Return exactly the span of lines in the following data that opens with the line containing "imento degli individui" and closes with the line containing "Ciò include la". Include nothing else.
--- GIVEN DATA ---
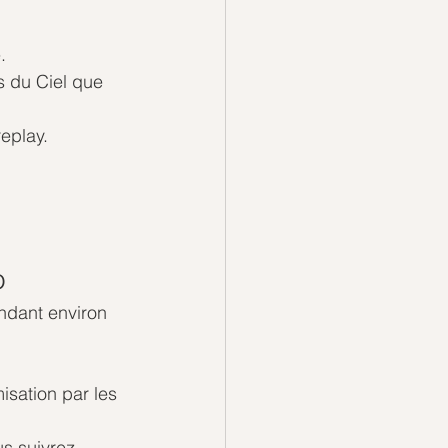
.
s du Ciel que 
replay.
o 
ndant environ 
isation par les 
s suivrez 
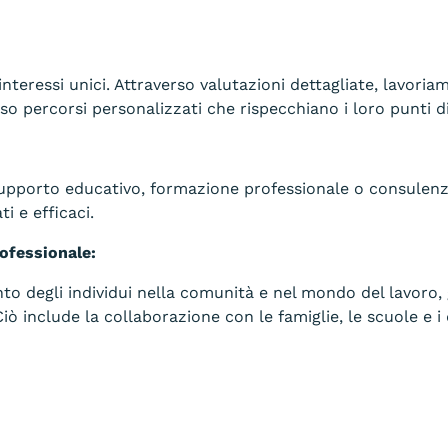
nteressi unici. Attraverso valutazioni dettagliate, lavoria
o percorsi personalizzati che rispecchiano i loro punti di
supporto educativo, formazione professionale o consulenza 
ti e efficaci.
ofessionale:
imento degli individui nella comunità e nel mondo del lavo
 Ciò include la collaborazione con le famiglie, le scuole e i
---
--- GIVEN DATA ---
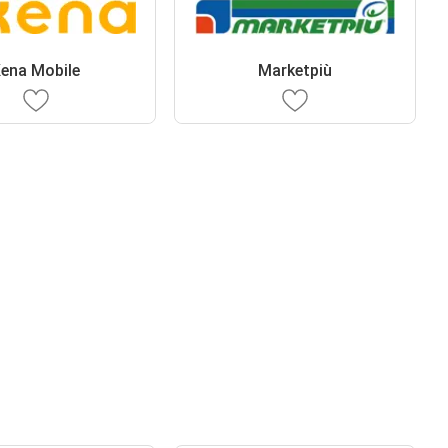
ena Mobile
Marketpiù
---
--- GIVEN DATA ---
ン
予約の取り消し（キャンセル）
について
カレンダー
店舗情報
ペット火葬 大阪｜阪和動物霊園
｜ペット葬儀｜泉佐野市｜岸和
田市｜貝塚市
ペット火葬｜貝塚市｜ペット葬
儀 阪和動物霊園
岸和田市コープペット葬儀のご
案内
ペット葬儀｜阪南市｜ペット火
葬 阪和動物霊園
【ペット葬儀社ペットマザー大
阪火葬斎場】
---
** SOLUTION TO THE EXERCISE **
imento degli individui nella comunità e nel mondo del lavo
 Ciò include la collaborazione con le famiglie, le scuole e i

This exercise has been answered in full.